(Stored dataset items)
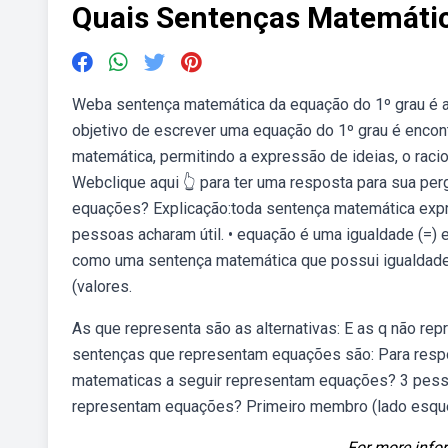
Quais Sentenças Matemátic
Weba sentença matemática da equação do 1º grau é a x
objetivo de escrever uma equação do 1º grau é encont
matemática, permitindo a expressão de ideias, o rac
Webclique aqui 👆 para ter uma resposta para sua per
equações? Explicação:toda sentença matemática expre
pessoas acharam útil. • equação é uma igualdade (=)
como uma sentença matemática que possui igualdade 
(valores.
As que representa são as alternativas: E as q não rep
sentenças que representam equações são: Para resp
matematicas a seguir representam equações? 3 pesso
representam equações? Primeiro membro (lado esquer
For more infor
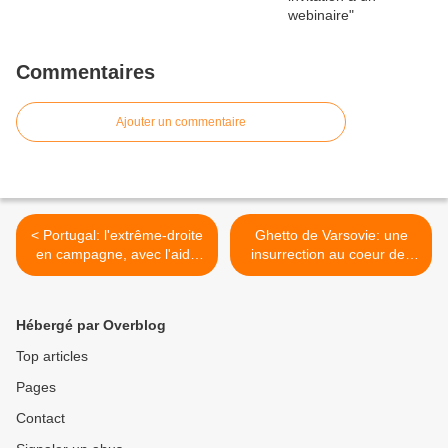
Commentaires
Ajouter un commentaire
< Portugal: l'extrême-droite
Ghetto de Varsovie: une
en campagne, avec l'aide
insurrection au coeur des
de Marine Le Pen
ténèbres, hommage le 18
et 19 avril >
Hébergé par Overblog
Top articles
Pages
Contact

■ Exercise prompt
Reproduce the data word for word, excluding its pictures.

■ Answer to this exercise
Quais Sentenças Matemátic
Weba sentença matemática da equação do 1º grau é a x
objetivo de escrever uma equação do 1º grau é encont
matemática, permitindo a expressão de ideias, o rac
Webclique aqui 👆 para ter uma resposta para sua per
equações? Explicação:toda sentença matemática expre
pessoas acharam útil. • equação é uma igualdade (=)
como uma sentença matemática que possui igualdade 
(valores.
As que representa são as alternativas: E as q não rep
sentenças que representam equações são: Para resp
matematicas a seguir representam equações? 3 pesso
representam equações? Primeiro membro (lado esquer
For more infor
Commentaires
Ajouter un commentaire
< Portugal: l'extrême-droite
Ghetto de Varsovie: une
en campagne, avec l'aide
insurrection au coeur des
de Marine Le Pen
ténèbres, hommage le 18
et 19 avril >
Hébergé par Overblog
Top articles
Pages
Contact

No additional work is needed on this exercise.